Scalable dimensioning of resilient Lambda Grids

  • Authors:
  • Pieter Thysebaert;Marc De Leenheer;Bruno Volckaert;Filip De Turck;Bart Dhoedt;Piet Demeester

  • Affiliations:
  • Ghent University - IBBT - IMEC, Department of Information Technology, Gaston Crommenlaan 8 bus 201, 9050 Gent, Belgium;Ghent University - IBBT - IMEC, Department of Information Technology, Gaston Crommenlaan 8 bus 201, 9050 Gent, Belgium;Ghent University - IBBT - IMEC, Department of Information Technology, Gaston Crommenlaan 8 bus 201, 9050 Gent, Belgium;Ghent University - IBBT - IMEC, Department of Information Technology, Gaston Crommenlaan 8 bus 201, 9050 Gent, Belgium;Ghent University - IBBT - IMEC, Department of Information Technology, Gaston Crommenlaan 8 bus 201, 9050 Gent, Belgium;Ghent University - IBBT - IMEC, Department of Information Technology, Gaston Crommenlaan 8 bus 201, 9050 Gent, Belgium

  • Venue:
  • Future Generation Computer Systems
  • Year:
  • 2008

Quantified Score

Hi-index 0.00

Visualization

Abstract

Grids consist of the aggregation of numerous dispersed computational, storage and network resources, able to satisfy even the most demanding computing jobs. Due to the data-intensive nature of Grid jobs, there is an increasing interest in Grids using optical transport networks as this technology allows for the timely delivery of large amounts of data. Such Grids are commonly referred to as Lambda Grids. An important aspect of Grid deployment is the allocation and activation of installed network capacity, needed to transfer data and jobs to and from remote resources. However, the exact nature of a Grid's network traffic depends on the way arriving workload is scheduled over the various Grid sites. As Grids possibly feature high numbers of resources, jobs and users, solving the combined Grid network dimensioning and workload scheduling problem requires the use of scalable mathematical methods such as Divisible Load Theory (DLT). Lambda Grids feature additional complexity such as wavelength granularity and continuity or conversion constraints must be enforced. Additionally, Grid resources cannot be expected to be available at all times. Therefore, the extra complexity of resilience against possible resource failures must be taken into account when modelling the combined Grid network dimensioning and workload scheduling problem, enforcing the need for scalable solution methods. In this work, we tackle the Lambda Grid combined dimensioning and workload scheduling problem and incorporate single-resource failure or unavailability scenarios.

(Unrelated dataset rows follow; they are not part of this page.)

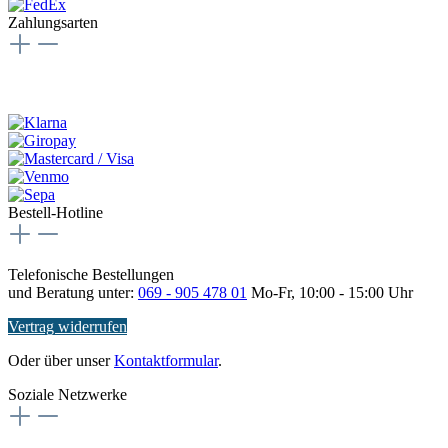
Zahlungsarten
Bestell-Hotline
Telefonische Bestellungen
und Beratung unter:
069 - 905 478 01
Mo-Fr, 10:00 - 15:00 Uhr
Vertrag widerrufen
Oder über unser
Kontaktformular
.
Soziale Netzwerke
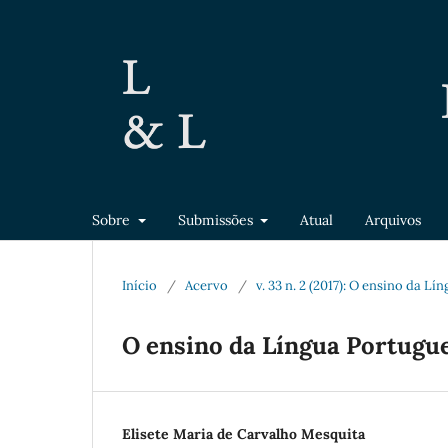
Sobre
Submissões
Atual
Arquivos
Início
/
Acervo
/
v. 33 n. 2 (2017): O ensino da L
O ensino da Língua Portugue
Elisete Maria de Carvalho Mesquita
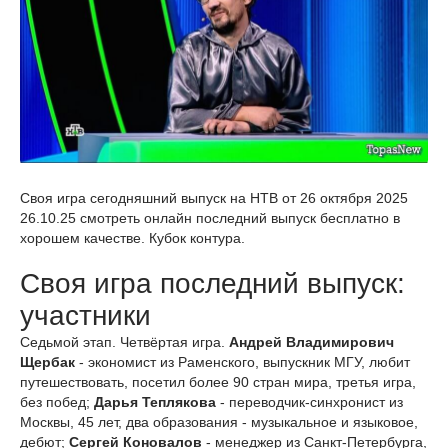
Своя игра сегодняшний выпуск на НТВ от 26 октября 2025
26.10.25 смотреть онлайн последний выпуск бесплатно в
хорошем качестве. Кубок контура.
Своя игра последний выпуск:
участники
Седьмой этап. Четвёртая игра.
Андрей Владимирович
Щербак
- экономист из Раменского, выпускник МГУ, любит
путешествовать, посетил более 90 стран мира, третья игра,
без побед;
Дарья Теплякова
- переводчик-синхронист из
Москвы, 45 лет, два образования - музыкальное и языковое,
дебют;
Сергей Коновалов
- менеджер из Санкт-Петербурга,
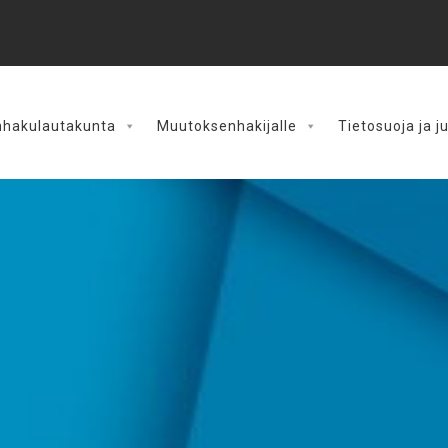
hakulautakunta
Muutoksenhakijalle
Tietosuoja ja j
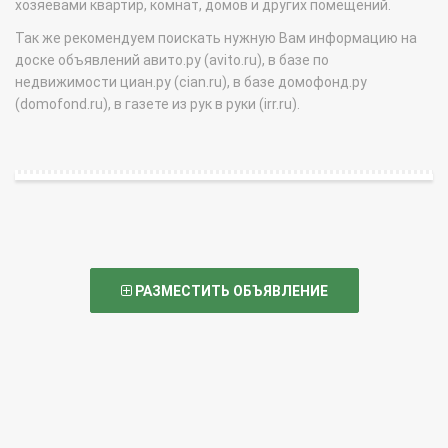
хозяевами квартир, комнат, домов и других помещений.
Так же рекомендуем поискать нужную Вам информацию на
доске объявлений авито.ру (avito.ru), в базе по
недвижимости циан.ру (cian.ru), в базе домофонд.ру
(domofond.ru), в газете из рук в руки (irr.ru).
РАЗМЕСТИТЬ ОБЪЯВЛЕНИЕ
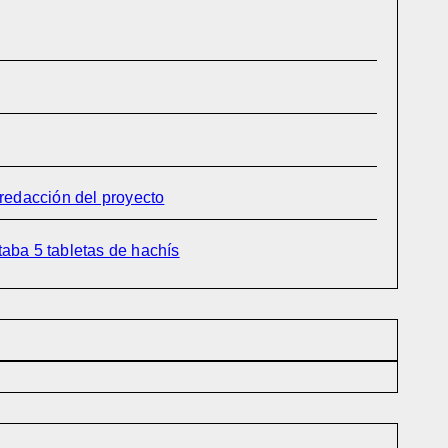
 redacción del proyecto
taba 5 tabletas de hachís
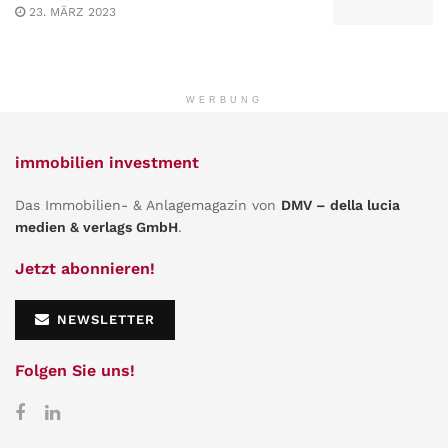
23. MÄRZ 2023
WERBUNG
immobilien investment
Das Immobilien- & Anlagemagazin von
DMV – della lucia
medien & verlags GmbH
.
Jetzt abonnieren!
NEWSLETTER
Folgen Sie uns!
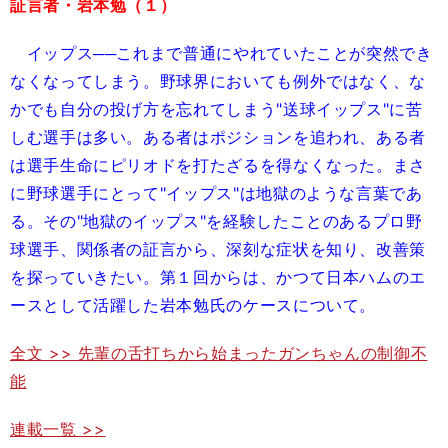
証言者・岩本勉（１）
イップス──これまで普通にやれていたことが突然でき
なくなってしまう。野球界においても例外ではなく、な
かでも自分の投げ方を忘れてしまう"送球イップス"に苦
しむ選手は多い。ある者はポジションを追われ、ある者
は選手生命にピリオドを打たざるを得なくなった。まさ
に野球選手にとって"イップス"は地獄のような言葉であ
る。その"地獄のイップス"を経験したことのあるプロ野
球選手、関係者の証言から、深刻な症状を知り、改善策
を探っていきたい。第１回からは、かつて日本ハムのエ
ースとして活躍した岩本勉氏のケースについて。
全文 >> 先輩の舌打ちから始まったガンちゃんの制御不
能
連載一覧 >>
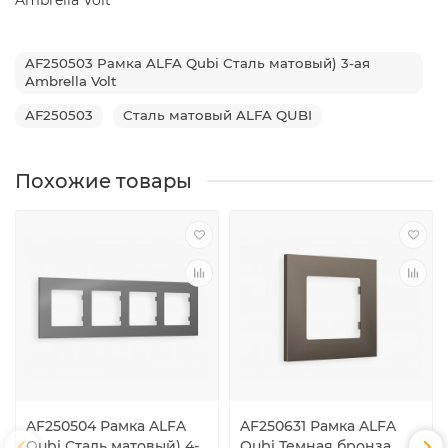
AF250503 Рамка ALFA Qubi Сталь матовый) 3-ая
Ambrella Volt
AF250503
Сталь матовый ALFA QUBI
Похожие товары
AF250504 Рамка ALFA
AF250631 Рамка ALFA
Qubi Сталь матовый) 4-
Qubi Темная бронза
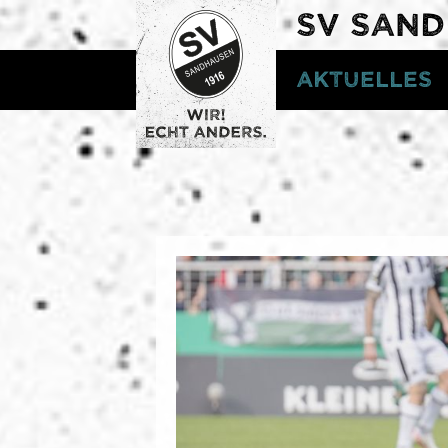
SV SAN
Aktuelles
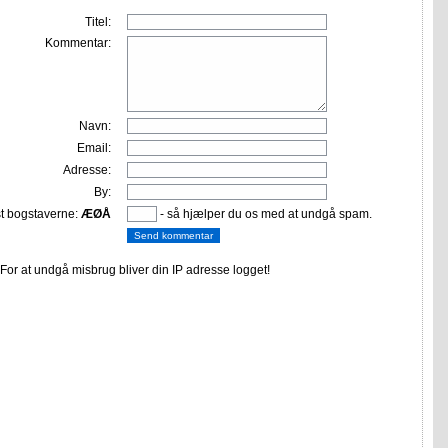
Titel:
Kommentar:
Navn:
Email:
Adresse:
By:
st bogstaverne:
ÆØÅ
- så hjælper du os med at undgå spam.
or at undgå misbrug bliver din IP adresse logget!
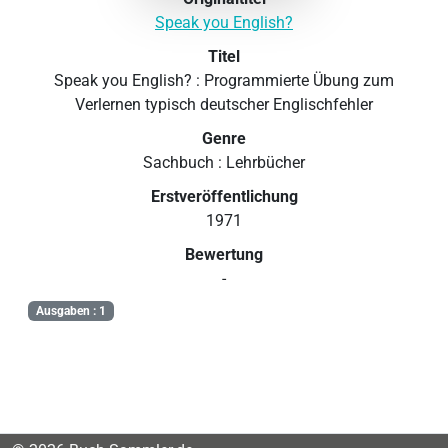
Speak you English?
Titel
Speak you English? : Programmierte Übung zum
Verlernen typisch deutscher Englischfehler
Genre
Sachbuch : Lehrbücher
Erstveröffentlichung
1971
Bewertung
-
Ausgaben : 1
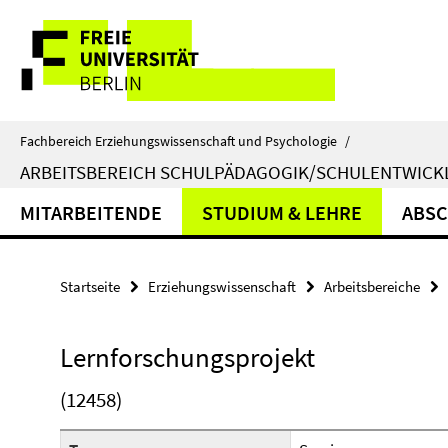
Springe
Service-
direkt
zu
Navigation
Inhalt
Fachbereich Erziehungswissenschaft und Psychologie
/
ARBEITSBEREICH SCHULPÄDAGOGIK/SCHULENTWIC
MITARBEITENDE
STUDIUM & LEHRE
ABSC
Startseite
Erziehungswissenschaft
Arbeitsbereiche
Lernforschungsprojekt
(12458)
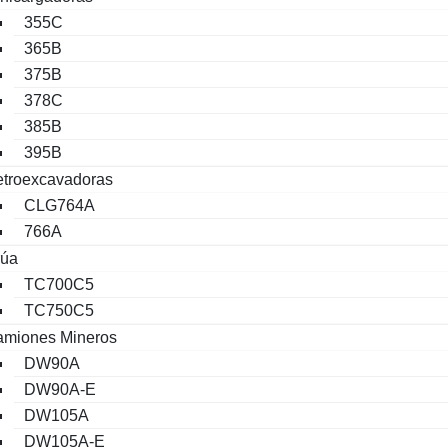
355C
365B
375B
378C
385B
395B
troexcavadoras
CLG764A
766A
rúa
TC700C5
TC750C5
amiones Mineros
DW90A
DW90A-E
DW105A
DW105A-E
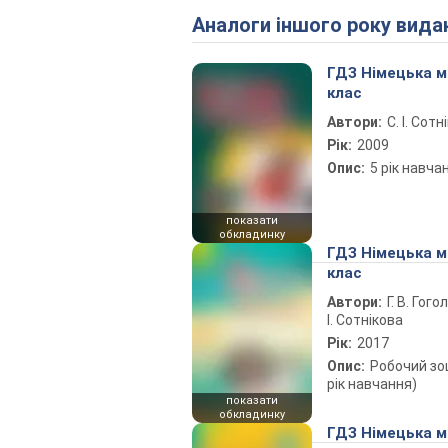
Аналоги іншого року вида
ГДЗ Німецька м
клас
Автори:
С. І. Сотн
Рік:
2009
Опис:
5 рік навча
показати
обкладинку
ГДЗ Німецька м
клас
Автори:
Г. В. Гого
І. Сотнікова
Рік:
2017
Опис:
Робочий зо
рік навчання)
показати
обкладинку
ГДЗ Німецька м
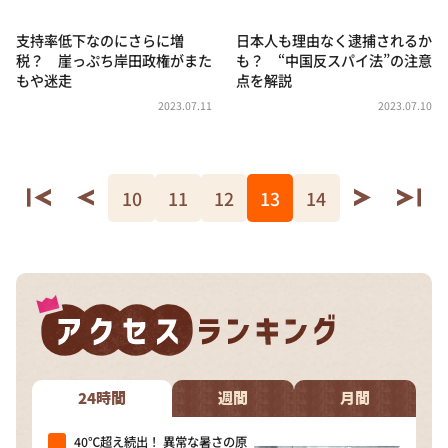
支持率低下なのにさらに増
日本人も理由なく逮捕されるか
税？ 崖っぷち岸田政権がまた
も？ “中国反スパイ法”の注意
もや迷走
点を解説
2023.07.11
2023.07.10
10
11
12
13
14
24時間
週間
月間
40℃超え続出！ 異常な暑さの原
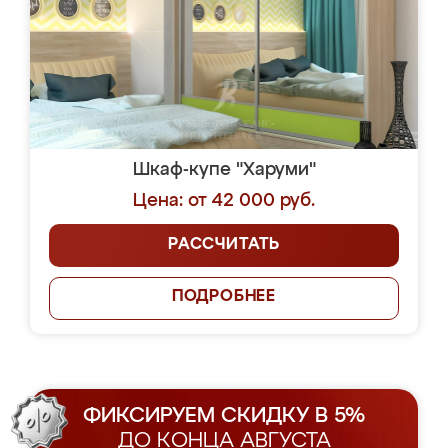
Шкаф-купе "Харуми"
Цена: от 42 000 руб.
РАССЧИТАТЬ
ПОДРОБНЕЕ
ФИКСИРУЕМ СКИДКУ В 5%
ДО КОНЦА АВГУСТА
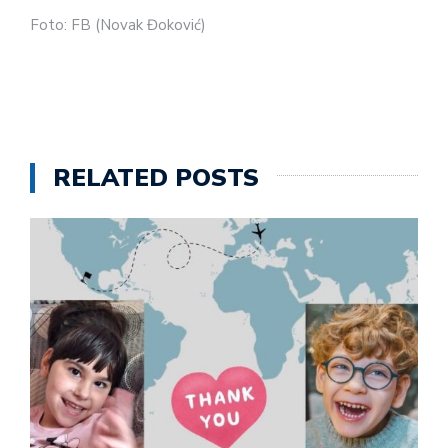
Foto: FB (Novak Đoković)
RELATED POSTS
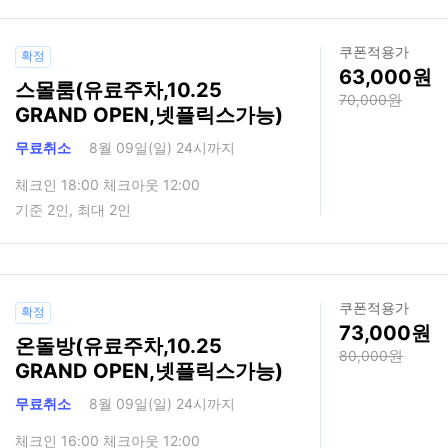
쿠폰적용가
확정
63,000
스몰룸(유료주차,10.25
70,000
GRAND OPEN,넷플릭스가능)
무료취소
8월 09일(일) 24시까지
체크인 18:00 체크아웃 12:00
기준 2인, 최대 2인
쿠폰적용가
확정
73,000
온돌방(유료주차,10.25
80,000
GRAND OPEN,넷플릭스가능)
무료취소
8월 09일(일) 24시까지
체크인 16:00 체크아웃 12:00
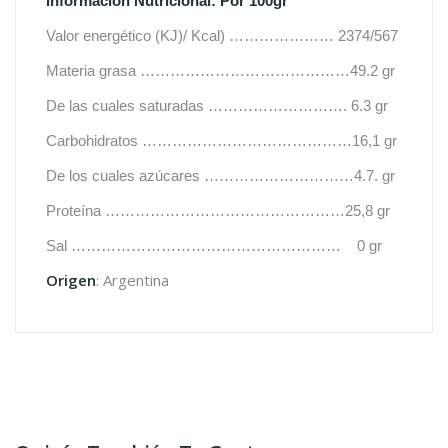
Información Nutricional: Por 100gr
Valor energético (KJ)/ Kcal) ………………… 2374/567
Materia grasa ……………………………………49.2 gr
De las cuales saturadas ………………………. 6.3 gr
Carbohidratos ……………………………………16,1 gr
De los cuales azúcares …………………………4.7. gr
Proteína …………………………………………25,8 gr
Sal ………………………………………………
0 gr
Origen
: Argentina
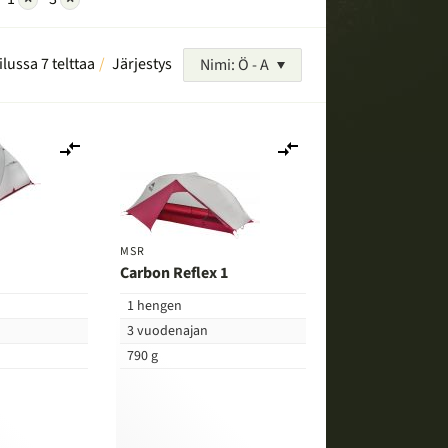
ilussa 7 telttaa
Järjestys
Nimi: Ö - A
Lisää
Lisää
vertailuun
vertailuun
MSR
Carbon Reflex 1
1 hengen
3 vuodenajan
790 g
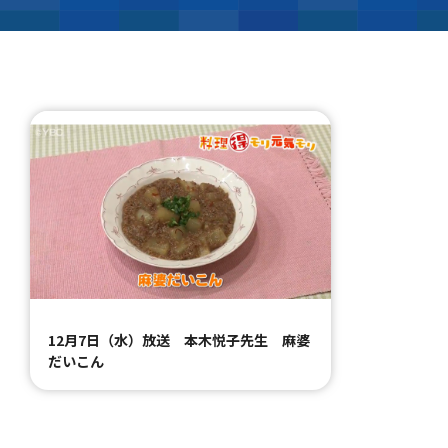
12月7日（水）放送 本木悦子先生 麻婆
だいこん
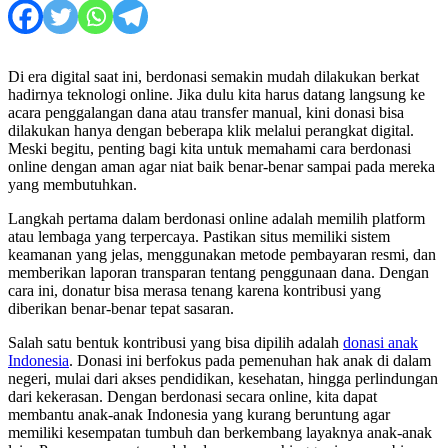
Di era digital saat ini, berdonasi semakin mudah dilakukan berkat
hadirnya teknologi online. Jika dulu kita harus datang langsung ke
acara penggalangan dana atau transfer manual, kini donasi bisa
dilakukan hanya dengan beberapa klik melalui perangkat digital.
Meski begitu, penting bagi kita untuk memahami cara berdonasi
online dengan aman agar niat baik benar-benar sampai pada mereka
yang membutuhkan.
Langkah pertama dalam berdonasi online adalah memilih platform
atau lembaga yang terpercaya. Pastikan situs memiliki sistem
keamanan yang jelas, menggunakan metode pembayaran resmi, dan
memberikan laporan transparan tentang penggunaan dana. Dengan
cara ini, donatur bisa merasa tenang karena kontribusi yang
diberikan benar-benar tepat sasaran.
Salah satu bentuk kontribusi yang bisa dipilih adalah
donasi anak
Indonesia
. Donasi ini berfokus pada pemenuhan hak anak di dalam
negeri, mulai dari akses pendidikan, kesehatan, hingga perlindungan
dari kekerasan. Dengan berdonasi secara online, kita dapat
membantu anak-anak Indonesia yang kurang beruntung agar
memiliki kesempatan tumbuh dan berkembang layaknya anak-anak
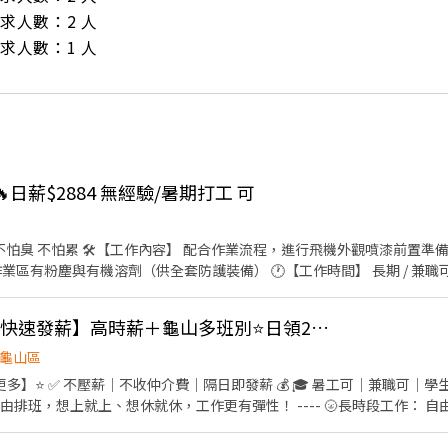
/ 需求人數：2 人

/ 需求人數：1 人
🔥日薪$2884 無經驗/暑期打工 可
全套防護裝備） 🕐【工作時間】 長期 / 兼職可 晚班：19:00 - 05:00（休
晚班都可配合優先錄取） 本公司為 長榮航空安衛家族 長榮航太維修廠承攬商 表
太本工」，享正式員工福利與升遷制度 供宿舍 薪水週領 面試需備良民證 有半年內申
👍 💰【88節檔期開跑 快速發薪】高時薪＋龜山多班別⭐日領2000~3000

龜山區
】⭐ ✅ 不壓薪｜不收仲介費｜隔日即發薪 💰 🎓 暑工可｜兼職可｜學生
由排班，想上就上、想休就休，工作更有彈性！ ---- 🌝長時段工作： 自
安排生活與工作~ 早班｜08:00-17:00、09:00－18:00➡️ NT$230 午班
30－22:30➡️ NT$260 夜班｜21:00－06:00、23:00－08:00、00:00－08:00➡️ 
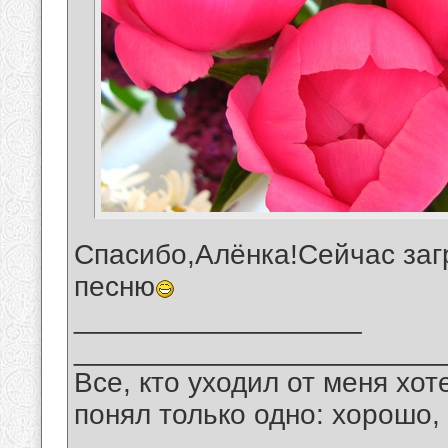
Спасибо,Алёнка!Сейчас заг
песню
__________________
_______________________
Все, кто уходил от меня хот
понял только одно: хорошо,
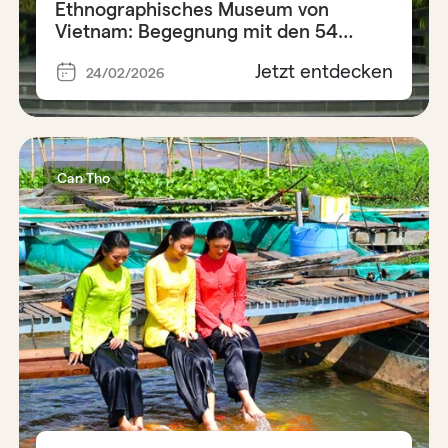
Ethnographisches Museum von
Vietnam: Begegnung mit den 54
Ethnien
Jetzt entdecken
24/02/2026
Can Tho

We use Divisible Load Theory to tackle the scalability problem and compare non-resilient lambda Grid dimensioning to the dimensions needed to survive single-resource failures. We distinguish three failure scenarios relevant to lambda Grid deployment: computational element, network link and optical cross-connect failure. Using regular network topologies, we derive analytical bounds on the dimensioning cost. To validate these bounds, we present comparisons for the resulting Grid dimensions assuming a 2-tier Grid operation as a function of varying wavelength granularity, fiber/wavelength cost models, traffic demand asymmetry and Grid scheduling strategy for a specific set of optical transport networks.